### Task directions
An exact copy of the listing below is required.

┌────────

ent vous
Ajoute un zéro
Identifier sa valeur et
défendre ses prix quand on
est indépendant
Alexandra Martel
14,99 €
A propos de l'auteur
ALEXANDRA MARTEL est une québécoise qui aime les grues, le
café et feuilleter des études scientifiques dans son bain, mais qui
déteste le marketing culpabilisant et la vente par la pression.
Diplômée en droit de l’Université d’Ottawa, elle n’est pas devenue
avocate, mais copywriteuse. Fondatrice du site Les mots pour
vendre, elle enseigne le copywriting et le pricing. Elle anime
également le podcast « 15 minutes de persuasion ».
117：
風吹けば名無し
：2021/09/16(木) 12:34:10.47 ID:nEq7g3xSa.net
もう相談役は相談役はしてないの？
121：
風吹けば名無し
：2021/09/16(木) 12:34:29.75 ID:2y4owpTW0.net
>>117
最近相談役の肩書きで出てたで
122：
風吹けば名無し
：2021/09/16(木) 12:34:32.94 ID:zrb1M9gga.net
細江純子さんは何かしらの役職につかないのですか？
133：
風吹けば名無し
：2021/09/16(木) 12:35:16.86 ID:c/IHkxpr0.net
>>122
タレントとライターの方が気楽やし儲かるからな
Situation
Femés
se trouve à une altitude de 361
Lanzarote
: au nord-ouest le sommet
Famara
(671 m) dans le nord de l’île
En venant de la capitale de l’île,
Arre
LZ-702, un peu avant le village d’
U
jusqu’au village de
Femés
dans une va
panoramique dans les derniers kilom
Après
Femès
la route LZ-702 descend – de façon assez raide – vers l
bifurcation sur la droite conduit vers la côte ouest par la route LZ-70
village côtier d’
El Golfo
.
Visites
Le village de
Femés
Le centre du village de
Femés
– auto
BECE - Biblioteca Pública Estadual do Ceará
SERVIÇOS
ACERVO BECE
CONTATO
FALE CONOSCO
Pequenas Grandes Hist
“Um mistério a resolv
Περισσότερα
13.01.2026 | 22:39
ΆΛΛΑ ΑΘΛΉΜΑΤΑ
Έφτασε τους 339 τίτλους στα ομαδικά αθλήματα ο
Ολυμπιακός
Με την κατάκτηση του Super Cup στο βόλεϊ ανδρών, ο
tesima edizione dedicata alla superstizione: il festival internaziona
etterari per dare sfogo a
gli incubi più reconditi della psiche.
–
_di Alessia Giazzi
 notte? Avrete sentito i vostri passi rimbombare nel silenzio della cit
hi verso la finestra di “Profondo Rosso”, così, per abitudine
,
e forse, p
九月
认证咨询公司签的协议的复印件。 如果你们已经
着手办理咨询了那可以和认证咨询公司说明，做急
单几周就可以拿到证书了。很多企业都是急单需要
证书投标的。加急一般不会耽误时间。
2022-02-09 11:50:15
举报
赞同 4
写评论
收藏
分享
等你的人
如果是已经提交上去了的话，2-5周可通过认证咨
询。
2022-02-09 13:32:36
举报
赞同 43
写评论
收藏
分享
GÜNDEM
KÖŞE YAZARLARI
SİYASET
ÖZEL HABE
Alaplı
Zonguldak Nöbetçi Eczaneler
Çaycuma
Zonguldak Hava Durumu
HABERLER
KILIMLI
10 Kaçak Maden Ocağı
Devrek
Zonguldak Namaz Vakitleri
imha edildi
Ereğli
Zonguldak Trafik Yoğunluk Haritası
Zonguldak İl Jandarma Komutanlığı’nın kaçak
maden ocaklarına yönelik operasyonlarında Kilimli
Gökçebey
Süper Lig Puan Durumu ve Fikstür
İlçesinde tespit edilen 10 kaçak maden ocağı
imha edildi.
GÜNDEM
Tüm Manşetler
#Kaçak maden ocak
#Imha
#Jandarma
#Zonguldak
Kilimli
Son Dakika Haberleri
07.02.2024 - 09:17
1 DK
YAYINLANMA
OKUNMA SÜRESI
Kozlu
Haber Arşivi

└────────

### Reply
ent vous
Ajoute un zéro
Identifier sa valeur et
défendre ses prix quand on
est indépendant
Alexandra Martel
14,99 €
A propos de l'auteur
ALEXANDRA MARTEL est une québécoise qui aime les grues, le
café et feuilleter des études scientifiques dans son bain, mais qui
déteste le marketing culpabilisant et la vente par la pression.
Diplômée en droit de l’Université d’Ottawa, elle n’est pas devenue
avocate, mais copywriteuse. Fondatrice du site Les mots pour
vendre, elle enseigne le copywriting et le pricing. Elle anime
également le podcast « 15 minutes de persuasion ».
117：
風吹けば名無し
：2021/09/16(木) 12:34:10.47 ID:nEq7g3xSa.net
もう相談役は相談役はしてないの？
121：
風吹けば名無し
：2021/09/16(木) 12:34:29.75 ID:2y4owpTW0.net
>>117
最近相談役の肩書きで出てたで
122：
風吹けば名無し
：2021/09/16(木) 12:34:32.94 ID:zrb1M9gga.net
細江純子さんは何かしらの役職につかないのですか？
133：
風吹けば名無し
：2021/09/16(木) 12:35:16.86 ID:c/IHkxpr0.net
>>122
タレントとライターの方が気楽やし儲かるからな
Situation
Femés
se trouve à une altitude de 361
Lanzarote
: au nord-ouest le sommet
Famara
(671 m) dans le nord de l’île
En venant de la capitale de l’île,
Arre
LZ-702, un peu avant le village d’
U
jusqu’au village de
Femés
dans une va
panoramique dans les derniers kilom
Après
Femès
la route LZ-702 descend – de façon assez raide – vers l
bifurcation sur la droite conduit vers la côte ouest par la route LZ-70
village côtier d’
El Golfo
.
Visites
Le village de
Femés
Le centre du village de
Femés
– auto
BECE - Biblioteca Pública Estadual do Ceará
SERVIÇOS
ACERVO BECE
CONTATO
FALE CONOSCO
Pequenas Grandes Hist
“Um mistério a resolv
Περισσότερα
13.01.2026 | 22:39
ΆΛΛΑ ΑΘΛΉΜΑΤΑ
Έφτασε τους 339 τίτλους στα ομαδικά αθλήματα ο
Ολυμπιακός
Με την κατάκτηση του Super Cup στο βόλεϊ ανδρών, ο
tesima edizione dedicata alla superstizione: il festival internaziona
etterari per dare sfogo a
gli incubi più reconditi della psiche.
–
_di Alessia Giazzi
 notte? Avrete sentito i vostri passi rimbombare nel silenzio della cit
hi verso la finestra di “Profondo Rosso”, così, per abitudine
,
e forse, p
九月
认证咨询公司签的协议的复印件。 如果你们已经
着手办理咨询了那可以和认证咨询公司说明，做急
单几周就可以拿到证书了。很多企业都是急单需要
证书投标的。加急一般不会耽误时间。
2022-02-09 11:50:15
举报
赞同 4
写评论
收藏
分享
等你的人
如果是已经提交上去了的话，2-5周可通过认证咨
询。
2022-02-09 13:32:36
举报
赞同 43
写评论
收藏
分享
GÜNDEM
KÖŞE YAZARLARI
SİYASET
ÖZEL HABE
Alaplı
Zonguldak Nöbetçi Eczaneler
Çaycuma
Zonguldak Hava Durumu
HABERLER
KILIMLI
10 Kaçak Maden Ocağı
Devrek
Zonguldak Namaz Vakitleri
imha edildi
Ereğli
Zonguldak Trafik Yoğunluk Haritası
Zonguldak İl Jandarma Komutanlığı’nın kaçak
maden ocaklarına yönelik operasyonlarında Kilimli
Gökçebey
Süper Lig Puan Durumu ve Fikstür
İlçesinde tespit edilen 10 kaçak maden ocağı
imha edildi.
GÜNDEM
Tüm Manşetler
#Kaçak maden ocak
#Imha
#Jandarma
#Zonguldak
Kilimli
Son Dakika Haberleri
07.02.2024 - 09:17
1 DK
YAYINLANMA
OKUNMA SÜRESI
Kozlu
Haber Arşivi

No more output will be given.